インタビュー
キャプテンインダストリーズ 代表取締役社長 山下 宏 氏
- 投稿日時
- 2022/03/30 14:21
- 更新日時
- 2024/08/19 13:18
ありそうでなかった機械連動型の録画・判別ソフト
「世界の一流商品に賭ける機械の専門商社」と自負するキャプテンインダストリーズ。創業からもうすぐ48年を迎えるいま、エンジニアリング会社の顔を見せ始めた。蓄積したノウハウで先月開発したというソフトはどんなものなのか。
――工作機械受注をはじめとする生産財マーケットはおおむね好調です。この好調はいつまで続きそうでしょうか。

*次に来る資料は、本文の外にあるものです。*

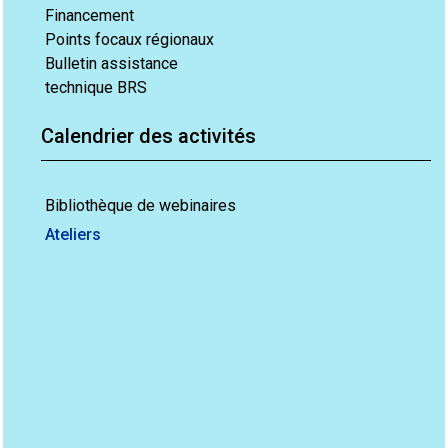
Financement
Points focaux régionaux
Bulletin assistance
technique BRS
Calendrier des activités
Bibliothèque de webinaires
Ateliers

「ウクライナ侵攻もあるので何とも言えませんが、コロナが収束してきているのでこの水準は維持すると思います。ウクライナ問題が収まればおそらく年末までぐーっと延びるのではないでしょうか」
――貴社主力製品である機上計測システムやデータ管理システムは販売好調と聞きます。
「当社はもともと工作機械周辺機器をメインで販売しているので、今は受注ベースで前年に比べて倍増しています。コロナに伴う部品調達やキャパの問題もあるので、生産ベースだと20~30%アップくらいです。ただ、工作機械の需要は単価の高い高機能機にシフトしつつあるので、工作機械受注額の拡大ペースほど当社の売上高が上がるわけではありません」
――生産財業界の課題として長らく生産性の向上がテーマとしてありますが、コロナが加わって、なるべく人を介さずに自動で生産して、しかも品質のばらつきをなくそうという方向です。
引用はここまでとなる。